When just two heavenly bodies appear to pull close together in the sky, it's called a conjunction. When a whole gaggle of planets manage the trick, that's planetary alignment — informally known as a planet parade.
This winter's parade is going to be a doozy, said Jim Todd, the director of space science education at the Oregon Museum of Science and Industry. Sharing the evening sky this winter will be six planets. Not all of these cosmically distant bodies can be seen without binoculars, if not a telescope, but some can.
Start by scanning the southern sky right after sunset (at 5:02 p.m. Jan. 21), which is when planets already in the sky — but hidden by sunlight — will start to emerge.

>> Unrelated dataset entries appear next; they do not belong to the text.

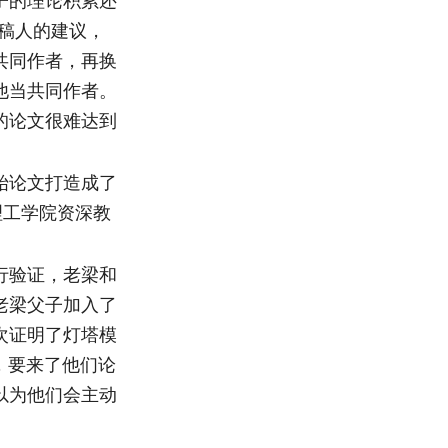
子的理论积累还
稿人的建议，
共同作者，再换
他当共同作者。
的论文很难达到
始论文打造成了
理工学院资深教
行验证，老梁和
老梁父子加入了
次证明了灯塔模
，要来了他们论
以为他们会主动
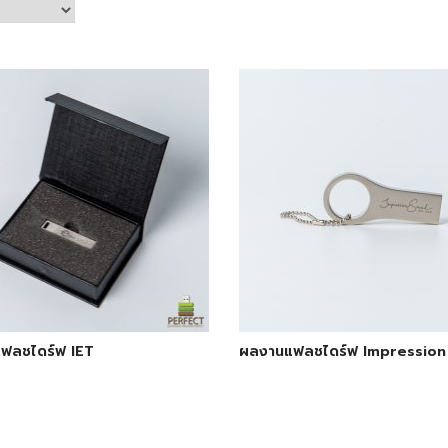
ฟลชไดร์ฟ IET
ผลงานแฟลชไดร์ฟ Impression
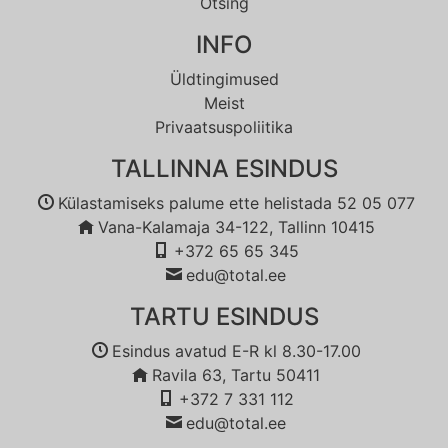
Otsing
INFO
Üldtingimused
Meist
Privaatsuspoliitika
TALLINNA ESINDUS
Külastamiseks palume ette helistada 52 05 077
Vana-Kalamaja 34-122, Tallinn 10415
+372 65 65 345
edu@total.ee
TARTU ESINDUS
Esindus avatud E-R kl 8.30-17.00
Ravila 63, Tartu 50411
+372 7 331 112
edu@total.ee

Leading the way in the southwest will be brilliant Venus. Venus never appears very far from the sun, whether rising or setting, since it is closer to the sun than we are. (Earth's average distance from the sun is 91 million miles; Venus' average distance is 67 million miles.) Because of that proximity, and because it's thickly blanketed by reflective cloud cover, Venus tends to be the most attention-grabbing planet up there. That's why it's nicknamed both "morning star" and "evening star."